Friday, September 6, 2013

Passport to Adventure

As a kid, all I ever wanted was to travel the world, living an adventurous life. When I'd exasperate her, a favorite frustrated phrase of my Mom's was, "Heather, what are we going to do with you?" My response never varied: Send me to Germany! No clue why my answer was Germany, but the ironic fact is Germany ended up being the first non-American country my feet touched, years later.

I've grown up to do exactly what I dreamt of, traveling the world. Of course, it's a far slower pace than I'd like. And a far slower pace than many of our fellow expats who are off to new countries every month or two (or every week, depending on their job description). What we're doing looks a lot like traveling by way of living in individual countries a year at a time.

But we recently hit a specific milestone that I have been longing for since I was a young teen, holding my first blank passport in hand: to fill up all the pages. In my young mind, that was the benchmark for living an adventurous life.

We're preparing for a trip to Europe in a few weeks during the Mid-Autumn Festival holidays. We'll hit a few countries (and Disneyland Paris!), and realized we have very little blank space for visa stamps. This is frequently frowned upon as you go through Customs in a new country. Especially China, who despite our visas, stamps our passports every time we return here from another place.  So we made an appointment with the U.S. Consulate in Shanghai to have additional pages affixed into our ink-filled official travel documents.

This made me a little emotional (actually, post-surgery it doesn't take much for the emotions to show) to see a very specific childhood dream come true. My children are far less impressed with this milestone. After being dragged around the world and moving, on average, every twelve months, I fear their childhood dreams will be something along the lines of "live in one place until I die."
There were two options, and both were the same expensive price. You could get a twenty-four page addition, or forty-eight pages. As children under age 16 have to renew their passports every five years, instead of ten years like people over 16, we went ahead and got the twenty four pages for the boys. We'll be back at the Consulate in another year to renew theirs (yikes, that will be Nathan's fourth passport, though only Ben's third. This life is expensive!). But since Michael and I have quite a few years before ours expire, we went ahead and added 48 pages. It adds quite a bit of bulk!
If we manage to fill the extra forty-eight pages (and there was someone there during our appointment who had!), then the only option is to get another passport. No more pages can be added. I don't think it'll happen. But it's nice to dream, right? Because dreams do come true.

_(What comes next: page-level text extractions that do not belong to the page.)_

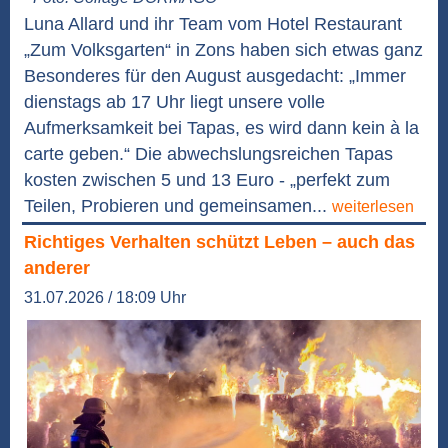
Luna Allard und ihr Team vom Hotel Restaurant
„Zum Volksgarten“ in Zons haben sich etwas ganz
Besonderes für den August ausgedacht: „Immer
dienstags ab 17 Uhr liegt unsere volle
Aufmerksamkeit bei Tapas, es wird dann kein à la
carte geben.“ Die abwechslungsreichen Tapas
kosten zwischen 5 und 13 Euro - „perfekt zum
Teilen, Probieren und gemeinsamen...
weiterlesen
Richtiges Verhalten schützt Leben – auch das
anderer
31.07.2026 / 18:09 Uhr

I'm holding proof in my hand.


  1. I can speak from experience when I say that growing up moving around may make you THINK you want to live somewhere and never move again,in reality - it doesn't happen that way. MrL and both grew up moving all over the place (he graduated high school in the Philippines; I graduated in Germany - and that was after God knows how many schools we attended before that.) When we married, we really did try settling down, and we lasted almost 10 years, but that was it. We've been on the move an average of every 4 years since then. I know what you mean about the passport; we're trying to decide what to do because #2's expires next year anyway. Do we just get him a new one now, or try to fill this one up first? Darn that whole 'you need to have at least pages free rule.' ; ) So glad to hear from you, hope the recovery continues to go well and you're perfectly fit in time for Europe!

  2. oops, that should have read 'at least 6 pages free'...rushing!

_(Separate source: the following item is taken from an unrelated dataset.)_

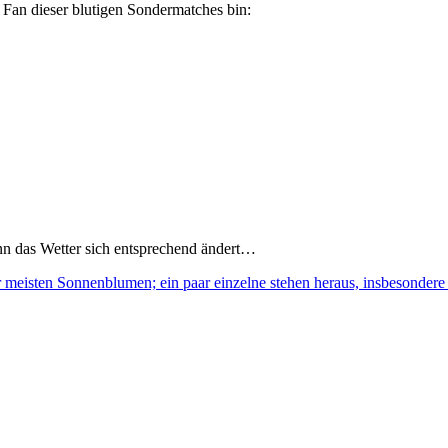
e Fan dieser blutigen Sondermatches bin:
n das Wetter sich entsprechend ändert…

  3. MsCaroline, I just posted a long post on depression, describing what happened when we decided to "settle down" in one place long term. We're at the far end of the spectrum as far as number of moves and currently struggling with our oldest who is mourning over some recent goodbyes, but I just feel there is so much to see and do and places to go that settling in just goes against my nature. Only time will tell what kind of life my children will choose, but my hope is it will be full of adventure no matter if they move a lot or plant themselves!